• What is needed
What lines of the data below include the word "mode"? Report them by copying each.

• Supplied material

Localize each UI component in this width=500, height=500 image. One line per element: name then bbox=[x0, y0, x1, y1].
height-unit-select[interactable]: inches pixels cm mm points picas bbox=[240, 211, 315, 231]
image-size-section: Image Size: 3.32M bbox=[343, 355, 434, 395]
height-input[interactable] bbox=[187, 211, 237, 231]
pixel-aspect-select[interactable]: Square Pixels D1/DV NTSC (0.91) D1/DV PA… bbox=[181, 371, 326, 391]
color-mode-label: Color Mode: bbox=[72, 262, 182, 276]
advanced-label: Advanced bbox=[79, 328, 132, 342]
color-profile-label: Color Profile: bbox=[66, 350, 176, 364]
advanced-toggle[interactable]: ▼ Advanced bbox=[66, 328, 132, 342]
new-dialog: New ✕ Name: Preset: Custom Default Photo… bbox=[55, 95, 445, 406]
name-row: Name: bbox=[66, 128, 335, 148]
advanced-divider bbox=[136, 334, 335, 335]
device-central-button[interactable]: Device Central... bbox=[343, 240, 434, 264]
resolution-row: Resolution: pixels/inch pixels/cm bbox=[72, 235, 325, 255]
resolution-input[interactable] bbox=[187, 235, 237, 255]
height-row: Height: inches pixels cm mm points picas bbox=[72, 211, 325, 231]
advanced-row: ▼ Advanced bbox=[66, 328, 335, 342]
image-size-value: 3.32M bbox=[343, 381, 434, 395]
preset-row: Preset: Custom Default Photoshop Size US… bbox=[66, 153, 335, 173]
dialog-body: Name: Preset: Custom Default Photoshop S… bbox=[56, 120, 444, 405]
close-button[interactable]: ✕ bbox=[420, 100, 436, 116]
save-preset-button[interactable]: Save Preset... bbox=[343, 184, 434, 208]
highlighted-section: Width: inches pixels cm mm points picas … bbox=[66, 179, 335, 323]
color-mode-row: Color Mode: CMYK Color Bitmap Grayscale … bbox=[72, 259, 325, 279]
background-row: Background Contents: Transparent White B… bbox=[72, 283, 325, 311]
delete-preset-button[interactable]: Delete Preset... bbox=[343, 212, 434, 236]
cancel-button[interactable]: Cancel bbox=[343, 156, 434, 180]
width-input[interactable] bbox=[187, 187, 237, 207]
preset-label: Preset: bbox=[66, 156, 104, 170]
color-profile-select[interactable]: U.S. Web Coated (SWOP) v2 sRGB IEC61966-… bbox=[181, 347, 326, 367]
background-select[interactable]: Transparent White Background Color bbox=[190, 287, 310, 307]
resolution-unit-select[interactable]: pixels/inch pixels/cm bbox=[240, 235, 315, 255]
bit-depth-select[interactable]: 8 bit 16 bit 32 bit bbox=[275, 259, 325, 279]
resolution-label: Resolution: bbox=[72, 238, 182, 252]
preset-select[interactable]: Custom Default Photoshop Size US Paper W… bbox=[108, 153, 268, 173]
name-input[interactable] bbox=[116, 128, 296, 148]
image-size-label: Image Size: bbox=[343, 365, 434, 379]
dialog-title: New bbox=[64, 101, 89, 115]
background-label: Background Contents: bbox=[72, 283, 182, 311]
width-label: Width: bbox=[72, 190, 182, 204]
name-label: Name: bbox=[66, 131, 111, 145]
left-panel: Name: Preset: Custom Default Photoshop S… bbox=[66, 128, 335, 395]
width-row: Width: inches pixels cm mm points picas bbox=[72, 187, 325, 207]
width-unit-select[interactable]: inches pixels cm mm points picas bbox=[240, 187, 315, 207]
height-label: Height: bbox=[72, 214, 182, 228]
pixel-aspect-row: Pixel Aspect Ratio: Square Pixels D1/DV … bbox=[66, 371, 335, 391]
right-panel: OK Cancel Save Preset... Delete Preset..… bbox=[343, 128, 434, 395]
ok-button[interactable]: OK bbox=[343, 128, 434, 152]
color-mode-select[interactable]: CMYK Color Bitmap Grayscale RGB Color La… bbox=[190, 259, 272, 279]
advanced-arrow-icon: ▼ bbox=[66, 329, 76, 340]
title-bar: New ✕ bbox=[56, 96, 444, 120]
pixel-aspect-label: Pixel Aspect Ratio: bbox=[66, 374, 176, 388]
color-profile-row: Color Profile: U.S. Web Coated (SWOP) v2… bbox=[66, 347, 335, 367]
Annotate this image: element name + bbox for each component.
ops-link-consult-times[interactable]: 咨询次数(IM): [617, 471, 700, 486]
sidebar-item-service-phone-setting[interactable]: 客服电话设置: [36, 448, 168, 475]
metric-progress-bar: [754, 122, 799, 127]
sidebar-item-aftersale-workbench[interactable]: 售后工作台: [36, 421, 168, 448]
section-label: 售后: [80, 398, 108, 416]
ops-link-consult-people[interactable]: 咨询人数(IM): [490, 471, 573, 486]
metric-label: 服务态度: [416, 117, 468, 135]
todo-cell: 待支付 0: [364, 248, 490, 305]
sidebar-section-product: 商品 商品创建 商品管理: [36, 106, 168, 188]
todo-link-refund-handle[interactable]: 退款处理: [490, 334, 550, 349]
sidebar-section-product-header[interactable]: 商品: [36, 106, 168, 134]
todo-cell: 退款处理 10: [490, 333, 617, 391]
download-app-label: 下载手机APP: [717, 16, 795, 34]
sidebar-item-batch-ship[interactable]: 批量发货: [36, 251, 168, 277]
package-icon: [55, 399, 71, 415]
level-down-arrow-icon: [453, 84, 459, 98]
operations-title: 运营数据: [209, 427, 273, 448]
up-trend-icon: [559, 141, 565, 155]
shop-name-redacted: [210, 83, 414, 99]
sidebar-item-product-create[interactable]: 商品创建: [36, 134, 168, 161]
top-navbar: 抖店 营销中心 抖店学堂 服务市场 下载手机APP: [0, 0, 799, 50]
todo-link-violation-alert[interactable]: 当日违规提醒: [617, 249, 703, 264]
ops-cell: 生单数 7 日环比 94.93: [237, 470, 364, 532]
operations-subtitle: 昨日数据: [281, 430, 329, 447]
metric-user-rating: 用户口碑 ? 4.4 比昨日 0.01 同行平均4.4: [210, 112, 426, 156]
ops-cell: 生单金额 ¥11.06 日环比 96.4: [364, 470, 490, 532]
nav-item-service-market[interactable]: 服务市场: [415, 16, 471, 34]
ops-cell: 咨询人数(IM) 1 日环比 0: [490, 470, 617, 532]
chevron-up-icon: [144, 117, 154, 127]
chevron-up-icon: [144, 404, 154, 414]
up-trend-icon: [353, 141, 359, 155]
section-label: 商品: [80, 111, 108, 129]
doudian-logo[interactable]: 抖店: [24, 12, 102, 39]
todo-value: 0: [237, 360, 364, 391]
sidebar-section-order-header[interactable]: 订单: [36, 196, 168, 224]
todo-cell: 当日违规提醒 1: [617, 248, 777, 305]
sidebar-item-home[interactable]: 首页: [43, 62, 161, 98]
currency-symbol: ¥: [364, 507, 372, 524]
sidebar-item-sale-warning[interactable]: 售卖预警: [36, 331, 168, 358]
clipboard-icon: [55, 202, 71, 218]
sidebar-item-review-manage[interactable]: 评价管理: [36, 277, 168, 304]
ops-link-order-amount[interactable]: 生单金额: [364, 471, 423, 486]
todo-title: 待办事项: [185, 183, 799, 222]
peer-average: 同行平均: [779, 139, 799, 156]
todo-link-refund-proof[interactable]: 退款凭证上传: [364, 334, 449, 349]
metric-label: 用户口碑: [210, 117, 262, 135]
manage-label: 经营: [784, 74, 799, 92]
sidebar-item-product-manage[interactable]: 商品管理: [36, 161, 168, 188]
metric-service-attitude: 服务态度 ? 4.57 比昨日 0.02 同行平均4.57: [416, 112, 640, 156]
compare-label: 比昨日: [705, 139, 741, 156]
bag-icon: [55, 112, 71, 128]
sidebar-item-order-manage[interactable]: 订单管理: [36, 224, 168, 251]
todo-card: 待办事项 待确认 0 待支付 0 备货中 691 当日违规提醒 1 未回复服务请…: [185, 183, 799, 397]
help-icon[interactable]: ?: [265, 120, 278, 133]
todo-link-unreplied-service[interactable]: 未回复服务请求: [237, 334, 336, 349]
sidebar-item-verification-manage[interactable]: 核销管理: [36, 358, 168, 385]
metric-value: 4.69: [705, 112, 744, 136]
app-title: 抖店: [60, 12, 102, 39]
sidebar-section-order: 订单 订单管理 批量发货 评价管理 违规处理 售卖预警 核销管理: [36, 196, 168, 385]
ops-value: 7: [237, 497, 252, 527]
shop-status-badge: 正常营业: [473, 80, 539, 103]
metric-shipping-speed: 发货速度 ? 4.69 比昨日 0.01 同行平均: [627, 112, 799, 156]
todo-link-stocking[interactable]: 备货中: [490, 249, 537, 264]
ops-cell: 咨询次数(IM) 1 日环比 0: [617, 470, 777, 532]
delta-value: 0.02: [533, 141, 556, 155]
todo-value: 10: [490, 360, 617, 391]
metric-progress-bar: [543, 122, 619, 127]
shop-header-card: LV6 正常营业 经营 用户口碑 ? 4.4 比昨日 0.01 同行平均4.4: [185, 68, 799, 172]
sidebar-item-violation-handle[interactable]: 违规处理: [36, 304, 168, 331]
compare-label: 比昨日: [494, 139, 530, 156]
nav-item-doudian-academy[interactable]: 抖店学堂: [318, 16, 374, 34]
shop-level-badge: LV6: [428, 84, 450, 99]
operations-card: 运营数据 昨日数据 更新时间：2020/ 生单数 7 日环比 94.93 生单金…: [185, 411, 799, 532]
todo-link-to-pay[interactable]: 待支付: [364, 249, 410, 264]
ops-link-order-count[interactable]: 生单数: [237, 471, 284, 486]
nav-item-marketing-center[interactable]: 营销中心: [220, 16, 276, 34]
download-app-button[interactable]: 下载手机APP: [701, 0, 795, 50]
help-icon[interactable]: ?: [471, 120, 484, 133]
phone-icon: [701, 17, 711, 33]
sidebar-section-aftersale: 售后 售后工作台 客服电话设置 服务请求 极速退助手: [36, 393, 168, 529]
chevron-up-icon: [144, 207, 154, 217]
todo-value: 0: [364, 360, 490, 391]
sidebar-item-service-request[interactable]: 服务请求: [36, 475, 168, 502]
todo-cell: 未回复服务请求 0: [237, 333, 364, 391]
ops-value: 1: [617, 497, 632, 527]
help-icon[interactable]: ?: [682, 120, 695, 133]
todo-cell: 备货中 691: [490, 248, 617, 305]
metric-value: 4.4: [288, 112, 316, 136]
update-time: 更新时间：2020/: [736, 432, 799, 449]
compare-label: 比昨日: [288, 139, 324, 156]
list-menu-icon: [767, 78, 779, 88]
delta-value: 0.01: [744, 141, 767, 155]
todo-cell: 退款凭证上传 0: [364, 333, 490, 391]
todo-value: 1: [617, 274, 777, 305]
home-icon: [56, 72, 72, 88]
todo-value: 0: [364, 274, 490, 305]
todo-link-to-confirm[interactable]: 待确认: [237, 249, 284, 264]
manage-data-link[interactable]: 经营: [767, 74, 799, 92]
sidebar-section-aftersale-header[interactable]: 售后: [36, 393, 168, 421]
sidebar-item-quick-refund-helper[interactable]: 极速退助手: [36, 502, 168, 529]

• Reply to the exercise
color-mode-label: Color Mode: bbox=[72, 262, 182, 276]
color-mode-row: Color Mode: CMYK Color Bitmap Grayscale … bbox=[72, 259, 325, 279]
color-mode-select[interactable]: CMYK Color Bitmap Grayscale RGB Color La… bbox=[190, 259, 272, 279]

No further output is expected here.